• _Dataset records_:
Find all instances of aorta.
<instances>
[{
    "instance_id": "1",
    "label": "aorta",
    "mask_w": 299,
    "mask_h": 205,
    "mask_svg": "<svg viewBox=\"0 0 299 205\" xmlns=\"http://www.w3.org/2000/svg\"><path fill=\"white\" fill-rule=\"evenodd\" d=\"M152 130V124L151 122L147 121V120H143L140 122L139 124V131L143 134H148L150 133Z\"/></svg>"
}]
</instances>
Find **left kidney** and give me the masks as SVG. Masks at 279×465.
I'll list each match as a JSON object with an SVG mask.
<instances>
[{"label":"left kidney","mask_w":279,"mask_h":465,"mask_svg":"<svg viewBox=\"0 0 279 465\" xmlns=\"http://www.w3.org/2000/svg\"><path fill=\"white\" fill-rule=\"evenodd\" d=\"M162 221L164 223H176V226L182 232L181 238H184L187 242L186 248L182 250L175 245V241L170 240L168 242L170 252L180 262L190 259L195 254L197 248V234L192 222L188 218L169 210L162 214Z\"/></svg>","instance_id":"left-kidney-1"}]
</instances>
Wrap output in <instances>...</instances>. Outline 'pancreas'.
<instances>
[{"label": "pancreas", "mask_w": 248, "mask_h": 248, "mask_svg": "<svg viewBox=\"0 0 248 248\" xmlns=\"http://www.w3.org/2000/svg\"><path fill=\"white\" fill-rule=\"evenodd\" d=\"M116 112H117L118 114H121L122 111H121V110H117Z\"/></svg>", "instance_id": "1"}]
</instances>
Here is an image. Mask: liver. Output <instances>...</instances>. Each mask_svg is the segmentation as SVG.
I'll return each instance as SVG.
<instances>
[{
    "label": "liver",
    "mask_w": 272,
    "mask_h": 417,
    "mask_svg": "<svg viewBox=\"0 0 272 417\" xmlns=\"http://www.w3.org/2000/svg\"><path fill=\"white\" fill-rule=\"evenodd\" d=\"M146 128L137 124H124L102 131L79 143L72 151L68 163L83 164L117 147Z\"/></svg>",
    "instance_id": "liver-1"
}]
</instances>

• _EXERCISE BRIEF_: Quote verbatim the line containing "Wrap output in" and every line after it through the end of the records above.

• _OUTPUT FOR THIS EXERCISE_:
Wrap output in <instances>...</instances>. Outline 'pancreas'.
<instances>
[{"label": "pancreas", "mask_w": 248, "mask_h": 248, "mask_svg": "<svg viewBox=\"0 0 248 248\" xmlns=\"http://www.w3.org/2000/svg\"><path fill=\"white\" fill-rule=\"evenodd\" d=\"M116 112H117L118 114H121L122 111H121V110H117Z\"/></svg>", "instance_id": "1"}]
</instances>
Here is an image. Mask: liver. Output <instances>...</instances>. Each mask_svg is the segmentation as SVG.
I'll return each instance as SVG.
<instances>
[{
    "label": "liver",
    "mask_w": 272,
    "mask_h": 417,
    "mask_svg": "<svg viewBox=\"0 0 272 417\" xmlns=\"http://www.w3.org/2000/svg\"><path fill=\"white\" fill-rule=\"evenodd\" d=\"M146 128L137 124H124L102 131L79 143L72 151L68 163L83 164L117 147Z\"/></svg>",
    "instance_id": "liver-1"
}]
</instances>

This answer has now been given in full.